But both Lewis and Tolkien have something much more profound in mind. Lewis’ whimsical reference to Plato points to this fact. Somehow, myth is not just true, but real. The nature and character of the world cannot be described properly without reference to something more. That something more has a nature that gives shape to the stories labeled as myths. They are not just any story, a sub-genre of fiction. Indeed, even stories that would otherwise be labeled “true” and “real” (in the literal sense) have significance precisely in their mythic character.
Those who are “misomythic” are not necessarily anti-religious. However, their religion lacks power, beauty, and substance in that it is flat and empty. What modernity labels as “fact” is insufficient for human existence.
I have encountered such religion from time to time in a mindset that prides itself on the literal character of its faith.

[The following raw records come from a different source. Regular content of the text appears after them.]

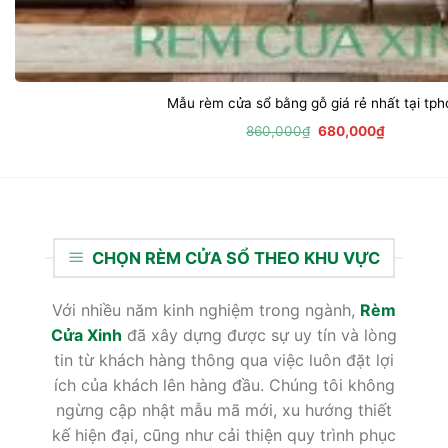
Mẫu rèm cửa sổ bằng gỗ giá rẻ nhất tại tp
Giá
Giá
860,000
₫
680,000
₫
gốc
hiện
là:
tại
860,000₫.
là:
680,000₫
CHỌN RÈM CỬA SỔ THEO KHU VỰC
Với nhiều năm kinh nghiệm trong ngành,
Rèm
Cửa Xinh
đã xây dựng được sự uy tín và lòng
tin từ khách hàng thông qua việc luôn đặt lợi
ích của khách lên hàng đầu. Chúng tôi không
ngừng cập nhật mẫu mã mới, xu hướng thiết
kế hiện đại, cũng như cải thiện quy trình phục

It will admit interpretations (of Scripture, for example) that have an allegorical or typological character (both of which seem to me to be sub-genres of myth). But, in fact, they are nominalists, granting such readings nothing more than a mental status, a literary trick. Such “tricks” are given some leeway in that they abound in the writings of the Fathers (and in the New Testament itself). But they deny that these readings are actually there: they are merely inferred.

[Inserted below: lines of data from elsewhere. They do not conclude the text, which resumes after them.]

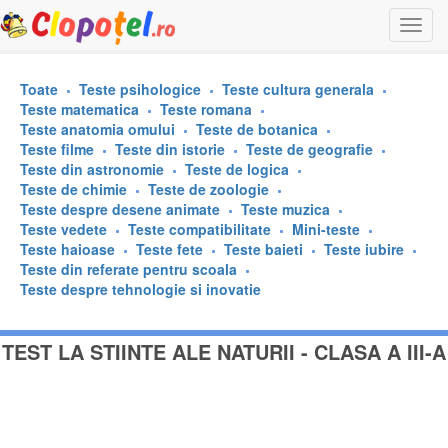
Togg
navi
Toate
Teste psihologice
Teste cultura generala
Teste matematica
Teste romana
Teste anatomia omului
Teste de botanica
Teste filme
Teste din istorie
Teste de geografie
Teste din astronomie
Teste de logica
Teste de chimie
Teste de zoologie
Teste despre desene animate
Teste muzica
Teste vedete
Teste compatibilitate
Mini-teste
Teste haioase
Teste fete
Teste baieti
Teste iubire
Teste din referate pentru scoala
Teste despre tehnologie si inovatie
TEST LA STIINTE ALE NATURII - CLASA A III-A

When I have argued for the use of allegory or the “mystical” reading of Scripture, it is with reference to the actual character of reality and of the text itself. The universe is “one-storey,” something in which all that might be called mystical or mythical actually inheres. It is to be discerned.
St. Porphyrios said that in order to become a Christian, one must first become a poet. Poets, and “mythopoetic” above all else. Reading Lewis and Tolkien is not an exercise in literary fiction. Both, in different ways, understood themselves to be creating myth. Tolkien engaged in what he called an act of “sub-creation.” We feel it when we read him, with a strange aching sense that though we do not believe in his elves and orcs, they are, nonetheless, hauntingly real. I would say they have a sacramental character, embodying something that is real, but which we can only express in mythic form. Reading Tolkien should change how you see the world around you.

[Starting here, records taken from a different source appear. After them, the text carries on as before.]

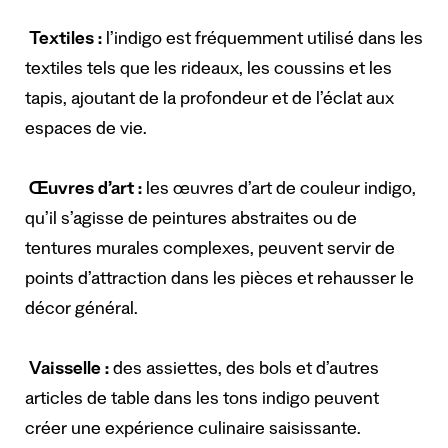
Textiles :
l’indigo est fréquemment utilisé dans les
textiles tels que les rideaux, les coussins et les
tapis, ajoutant de la profondeur et de l’éclat aux
espaces de vie.
Œuvres d’art :
les œuvres d’art de couleur indigo,
qu’il s’agisse de peintures abstraites ou de
tentures murales complexes, peuvent servir de
points d’attraction dans les pièces et rehausser le
décor général.
Vaisselle :
des assiettes, des bols et d’autres
articles de table dans les tons indigo peuvent
créer une expérience culinaire saisissante.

Lewis’ fiction is mythic in a different way. For Lewis, the primary “myth” (I would even say “Myth”) is that of Christ. He wrote:
As myth transcends thought, Incarnation transcends myth. The heart of Christianity is a myth which is also a fact. The old myth of the Dying God, without ceasing to be myth, comes down from the heaven of legend and imagination to the earth of history. It happens–at a particular date, in a particular place, followed by definable historical consequences. We pass form a Balder or an Osiris, dying nobody knows when or where, to a historical Person crucified (it is all in order) under Pontius Pilate. By becoming fact it does not cease to be myth: that is the miracle. I suspect that men have sometimes derived more spiritual sustenance from myths they did not believe than from the religion they professed. To be truly Christian we must both assent to the historical fact and also receive the myth (fact though it has become) with the same imaginative embrace which we accord to all myths. The one is hardly more necessary than the other…We must not be ashamed of the mythical radiance resting on our theology.
For many, the “mythical radiance” has been lost. What has taken place is the privileging of the secular account of reality. It is felt that we must win on the ground defined by secular materialism. The result is a modernized faith, even if the “facts” embraced are antique. My argument is like that of Tolkien and Lewis. God is mythopoetic. To understand Him requires that we learn the language in which He speaks and hear even the silence into which the Eternal Word is spoken.